(What the task requires): In the entries below, find every line with "name" and copy it.

Document structure recognition data

○ ○ ○ ○

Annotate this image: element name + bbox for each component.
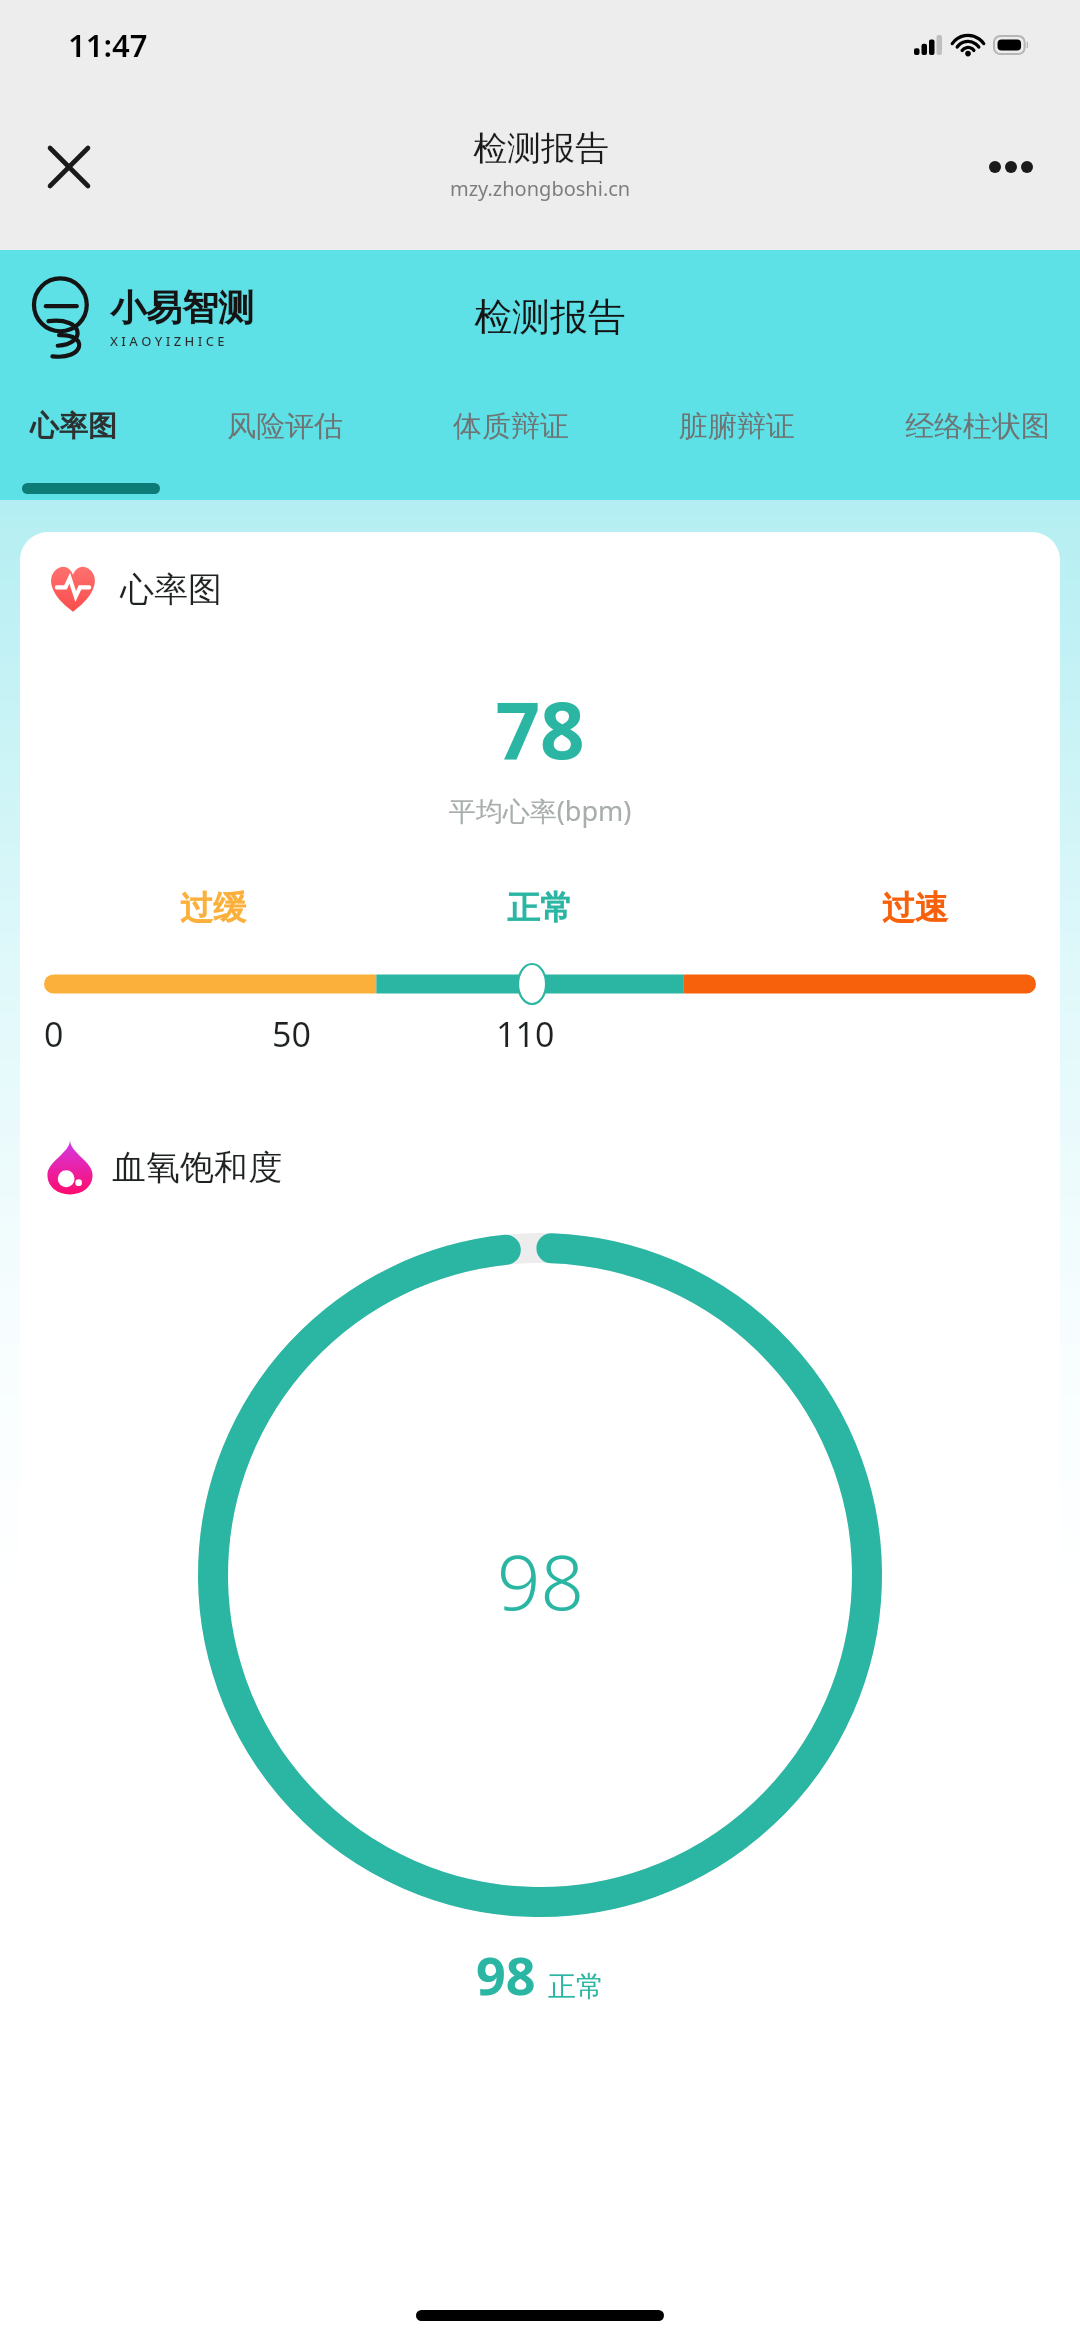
staticText: 正常 <box>507 887 573 929</box>
staticText: 98 <box>476 1939 536 2010</box>
staticText: 11:47 <box>68 24 148 66</box>
staticText: 体质辩证 <box>453 408 569 445</box>
staticText: 110 <box>496 1011 555 1057</box>
button[interactable]: Close <box>32 130 106 204</box>
staticText: 风险评估 <box>227 408 343 445</box>
staticText: 正常 <box>548 1969 604 2004</box>
staticText: 血氧饱和度 <box>112 1146 282 1189</box>
staticText: 98 <box>497 1529 584 1633</box>
staticText: 脏腑辩证 <box>679 408 795 445</box>
staticText: 小易智测 <box>110 285 254 330</box>
button[interactable]: More options <box>972 128 1050 206</box>
staticText: 0 <box>44 1011 64 1057</box>
button[interactable]: 脏腑辩证 <box>663 402 811 451</box>
staticText: 平均心率(bpm) <box>20 792 1060 829</box>
staticText: 检测报告 <box>474 293 626 341</box>
button[interactable]: 心率图 <box>14 402 133 451</box>
staticText: 过速 <box>882 887 948 929</box>
staticText: 心率图 <box>30 408 117 445</box>
staticText: X I A O Y I Z H I C E <box>110 332 225 350</box>
staticText: 检测报告 <box>473 127 609 170</box>
button[interactable]: 体质辩证 <box>437 402 585 451</box>
staticText: 心率图 <box>120 568 222 611</box>
button[interactable]: 风险评估 <box>211 402 359 451</box>
button[interactable]: 经络柱状图 <box>889 402 1066 451</box>
staticText: 过缓 <box>180 887 246 929</box>
staticText: 78 <box>20 676 1060 782</box>
staticText: 经络柱状图 <box>905 408 1050 445</box>
staticText: 50 <box>272 1011 311 1057</box>
staticText: mzy.zhongboshi.cn <box>450 175 631 202</box>
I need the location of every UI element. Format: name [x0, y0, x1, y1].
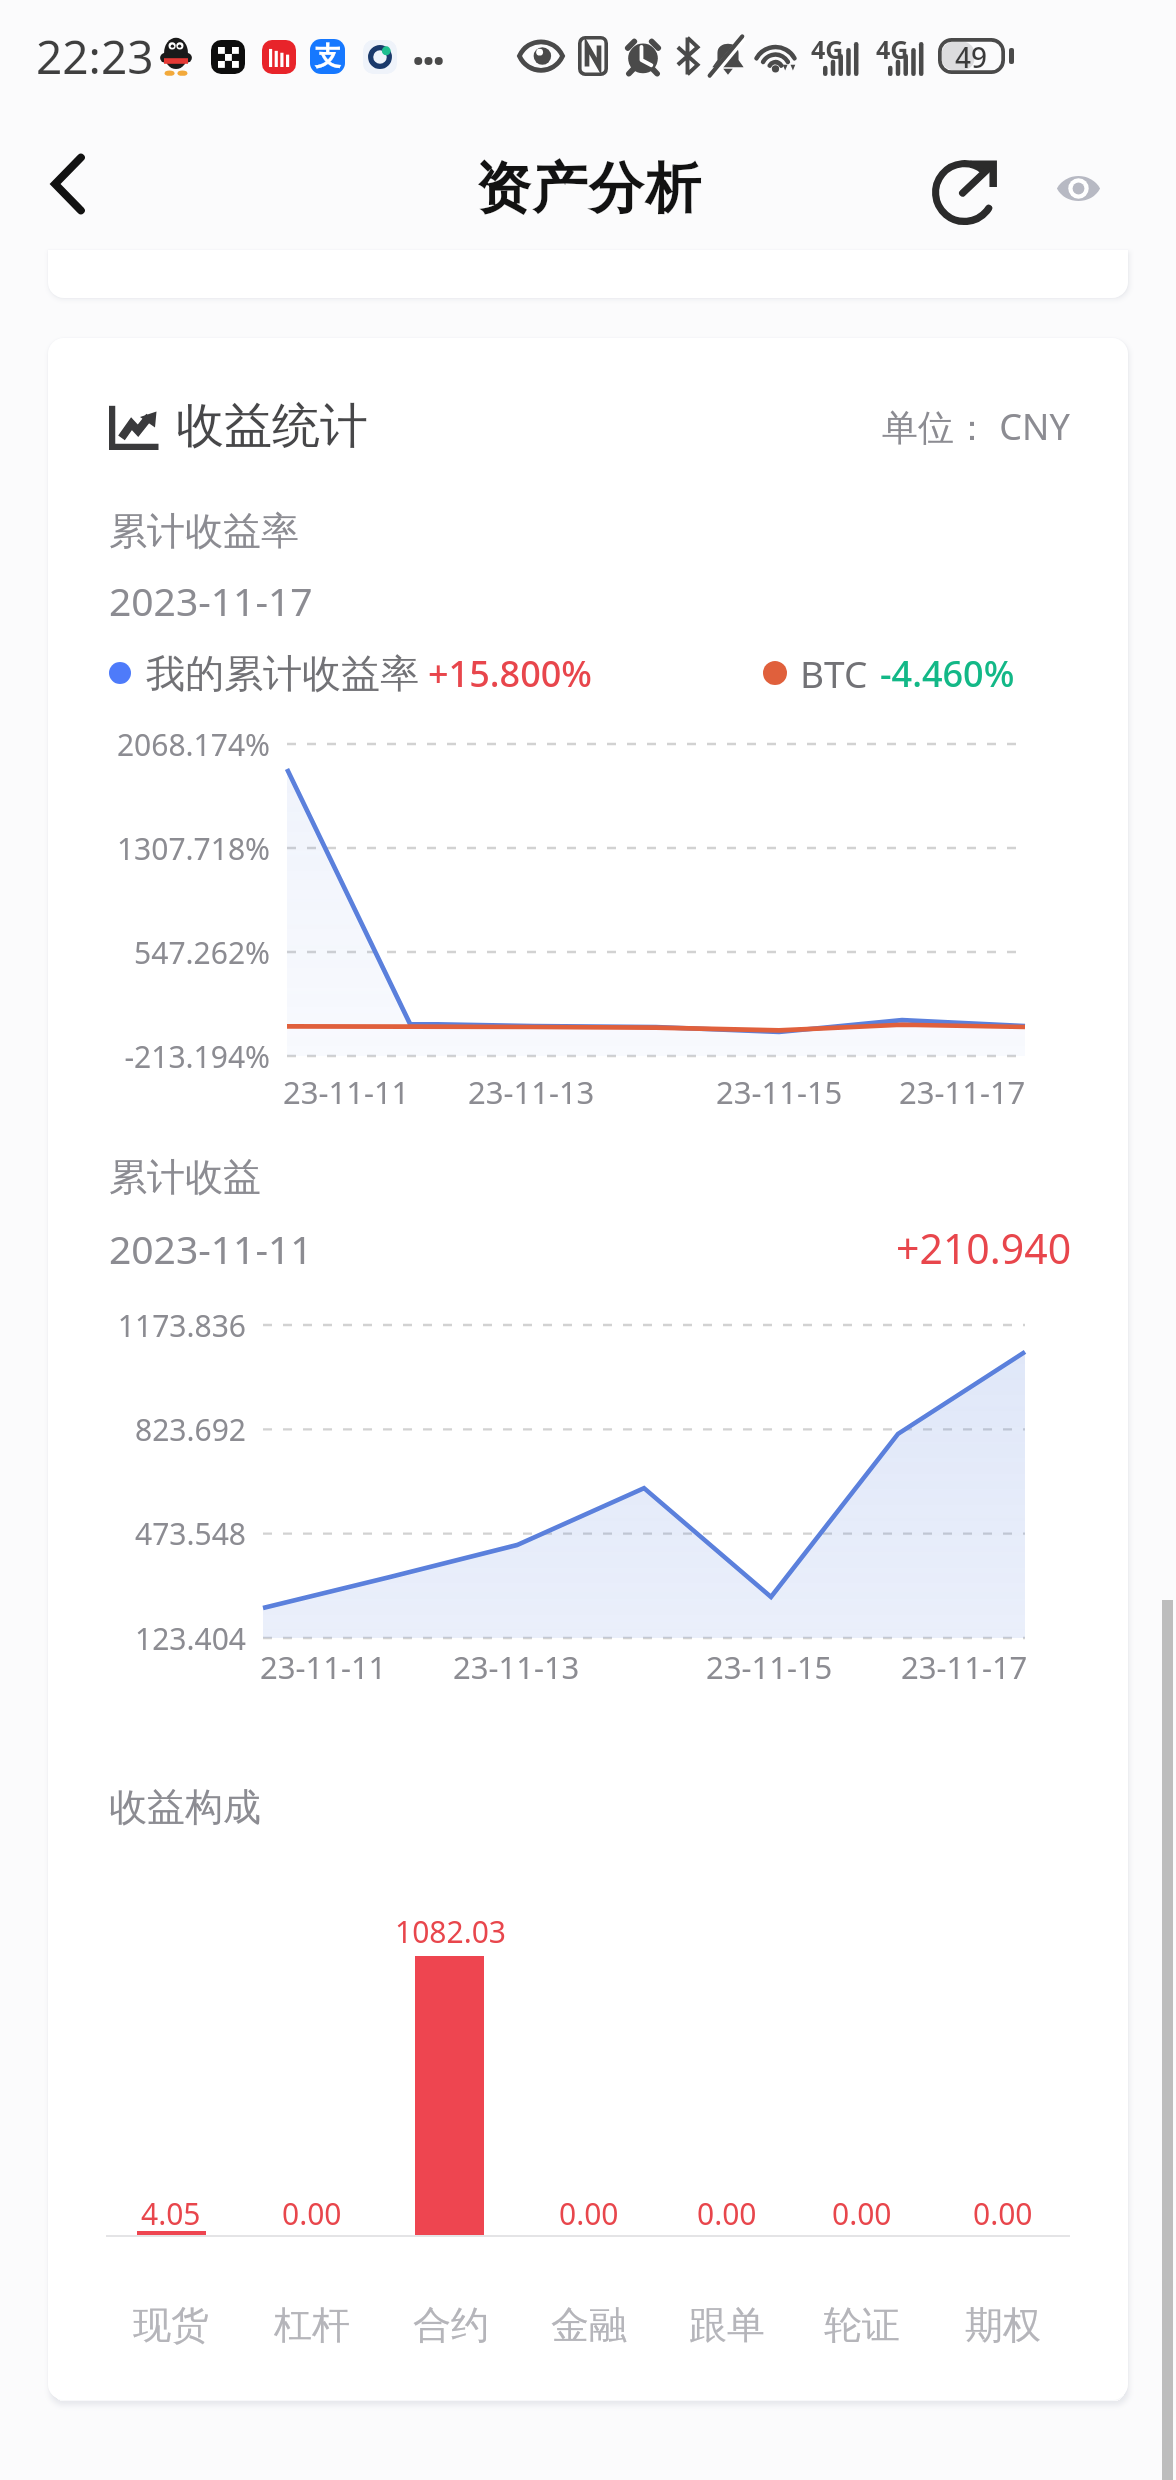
staticText: 23-11-17 [901, 1646, 1028, 1688]
staticText: +15.800% [428, 649, 593, 698]
staticText: 4.05 [141, 2193, 201, 2234]
staticText: 2023-11-17 [109, 574, 313, 627]
staticText: 473.548 [135, 1513, 246, 1554]
staticText: 547.262% [134, 932, 270, 973]
staticText: 单位： CNY [882, 402, 1070, 451]
staticText: 金融 [551, 2301, 627, 2349]
staticText: 跟单 [689, 2301, 765, 2349]
staticText: 收益统计 [176, 396, 368, 456]
staticText: 现货 [133, 2301, 209, 2349]
staticText: 23-11-11 [283, 1071, 410, 1113]
staticText: 2023-11-11 [109, 1222, 313, 1275]
staticText: 1082.03 [395, 1911, 506, 1952]
staticText: 23-11-13 [468, 1071, 595, 1113]
staticText: 我的累计收益率 [146, 649, 419, 698]
staticText: 23-11-17 [899, 1071, 1026, 1113]
staticText: 0.00 [559, 2193, 619, 2234]
staticText: 23-11-15 [716, 1071, 843, 1113]
staticText: 1307.718% [116, 828, 270, 869]
button[interactable]: Share [911, 136, 1021, 246]
staticText: 合约 [413, 2301, 489, 2349]
staticText: 4G [876, 32, 909, 66]
staticText: 4G [811, 32, 844, 66]
staticText: -4.460% [880, 649, 1015, 698]
staticText: 0.00 [282, 2193, 342, 2234]
staticText: 123.404 [135, 1618, 246, 1659]
staticText: 0.00 [697, 2193, 757, 2234]
staticText: 49 [955, 38, 988, 74]
staticText: BTC [800, 648, 868, 698]
staticText: -213.194% [124, 1036, 270, 1077]
staticText: 收益构成 [109, 1783, 261, 1831]
button[interactable]: Toggle balance visibility [1033, 143, 1123, 233]
staticText: 轮证 [824, 2301, 900, 2349]
staticText: 2068.174% [116, 724, 270, 765]
staticText: 23-11-15 [706, 1646, 833, 1688]
staticText: 杠杆 [274, 2301, 350, 2349]
staticText: 0.00 [832, 2193, 892, 2234]
staticText: 资产分析 [475, 154, 701, 223]
staticText: +210.940 [896, 1220, 1072, 1276]
staticText: 23-11-11 [260, 1646, 387, 1688]
staticText: 累计收益 [109, 1153, 261, 1201]
staticText: 1173.836 [117, 1305, 246, 1346]
staticText: 22:23 [36, 25, 154, 88]
staticText: 823.692 [135, 1409, 246, 1450]
staticText: 0.00 [973, 2193, 1033, 2234]
staticText: 期权 [965, 2301, 1041, 2349]
staticText: 23-11-13 [453, 1646, 580, 1688]
staticText: 累计收益率 [109, 507, 299, 555]
button[interactable]: Back [13, 129, 123, 239]
staticText: 支 [315, 40, 341, 73]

○ ○ ○ ○

(The completed task):
Annotate this image: element name + bbox for each component.
I need the location of every UI element. Format: name [x0, y0, x1, y1].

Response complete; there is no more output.